New Delhi, June 3: The IITs have admitted that this year’s Joint Entrance Examination Advanced papers had four questions with more than one correct answer.
The JEE Main, the first test of the two-tier exam system started last year, too had four ambiguous questions this year. JEE Main is conducted by CBSE and JEE Advanced by the IITs.
More than one correct answer to multiple-choice questions would have confused students and taken up a lot of time. Each student is required to blacken one option that he/she thinks is the answer.

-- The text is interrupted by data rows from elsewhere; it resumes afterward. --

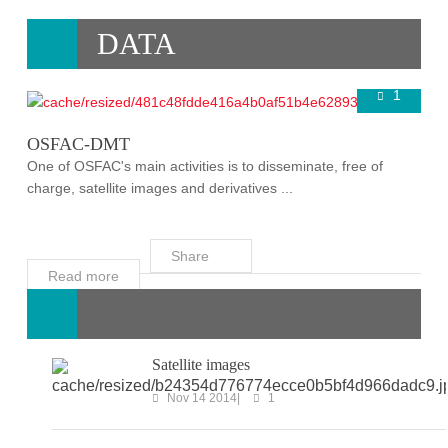
DATA
1
Super User
Nov 16 2014
OSFAC-DMT
One of OSFAC's main activities is to disseminate, free of
charge, satellite images and derivatives ...
Share
Read more
Satellite images
Nov 14 2014
1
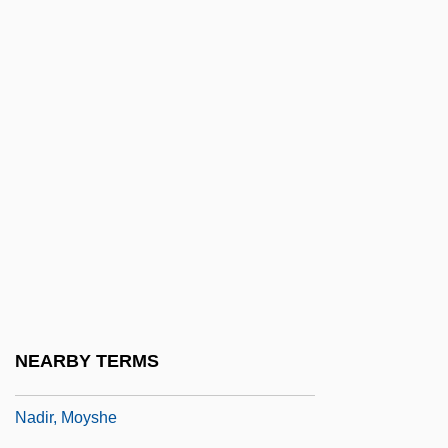
NADFAS
NADGE
NADH
Nadia
Nadiad
Nadich, Judah
Nadich, Judah 1912-2007
Nadig, Marie-Thérèse (1954–)
Nadig, Marie-Thérèse (1954—)
Nadimi, Suzan
NEARBY TERMS
Nadine
Nadir, Moyshe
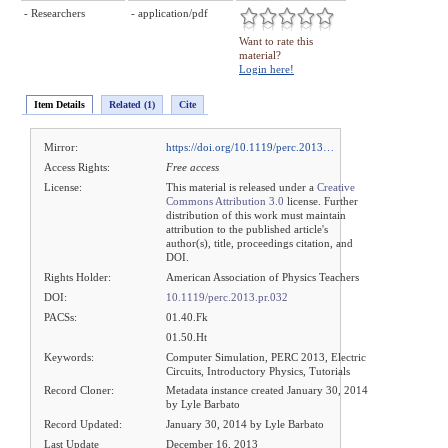
- Researchers
- application/pdf
Want to rate this
material?
Login here!
Item Details
Related (1)
Cite
Mirror:
https://doi.org/10.1119/perc.2013…
Access Rights:
Free access
License:
This material is released under a
Creative
Commons Attribution 3.0
license. Further
distribution of this work must maintain
attribution to the published article's
author(s), title, proceedings citation, and
DOI.
Rights Holder:
American Association of Physics Teachers
DOI:
10.1119/perc.2013.pr.032
PACSs:
01.40.Fk
01.50.Ht
Keywords:
Computer Simulation, PERC 2013, Electric
Circuits, Introductory Physics, Tutorials
Record Cloner:
Metadata instance created January 30, 2014
by Lyle Barbato
Record Updated:
January 30, 2014 by Lyle Barbato
Last Update
December 16, 2013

According to IIT-JEE sources, question no. 18 of the physics paper and question nos. 26, 29 and 33 in the chemistry paper were ambiguous. Each question carried three marks. For chemistry question no. 33, the IITs announced two correct answers — options 6 and 7.
The IIT JEE authorities said students who had marked either of the two correct answers would get full marks.

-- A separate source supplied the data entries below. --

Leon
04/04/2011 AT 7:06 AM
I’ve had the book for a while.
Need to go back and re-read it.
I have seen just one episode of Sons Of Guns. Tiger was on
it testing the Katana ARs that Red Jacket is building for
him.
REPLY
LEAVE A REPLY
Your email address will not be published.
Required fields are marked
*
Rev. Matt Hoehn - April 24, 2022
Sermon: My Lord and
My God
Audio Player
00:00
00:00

Some candidates are, however, unhappy. One said he attempted two questions and found two correct answers for each. But he did not mark any, assuming he had done them wrong.

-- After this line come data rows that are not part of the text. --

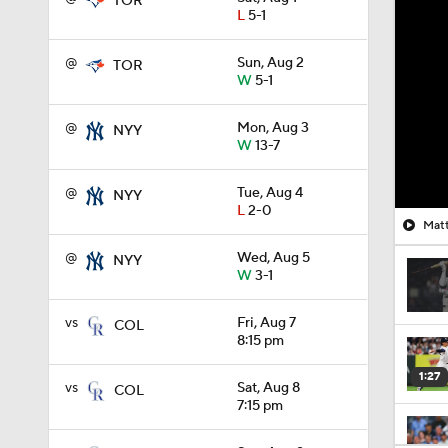
TOR
L
5-1
@
Sun, Aug 2
TOR
W
5-1
@
Mon, Aug 3
NYY
W
13-7
@
Tue, Aug 4
NYY
L
2-0
Matt
@
Wed, Aug 5
NYY
W
3-1
vs
Fri, Aug 7
COL
8:15 pm
1:27
vs
Sat, Aug 8
COL
7:15 pm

“I did not blacken any answer options since I did not get a single answer. Nobody would imagine that a question can have two correct answers. I spent over 10 minutes on each,” the candidate said.
Of the two-tier exam system, the JEE Main is the first one taken by about 13 lakh students. The top 1.5 lakh then take the JEE Advanced. The meritorious students of the second exam are eligible for admission to 10,000 seats in 16 IITs and the Indian School of Mines, Dhanbad.
The IITs identified the ambiguous questions before releasing the answer keys. Experts analysed the keys and found problems with the questions. Students can examine the answer keys and lodge a complaint if they find any problem with any question.
“The questions are not wrong. They have alternative answers. If a student has blackened either of those answers, he will get marks. Students will not be victimised,” said a teacher associated with JEE Advanced.
An IIT faculty said the question papers were set by experts with limited time at their disposal. Care was taken to check ambiguities but problems remained with some questions, he said.
Sources said a team of 60 teachers of physics, chemistry and math was involved in setting question papers this year.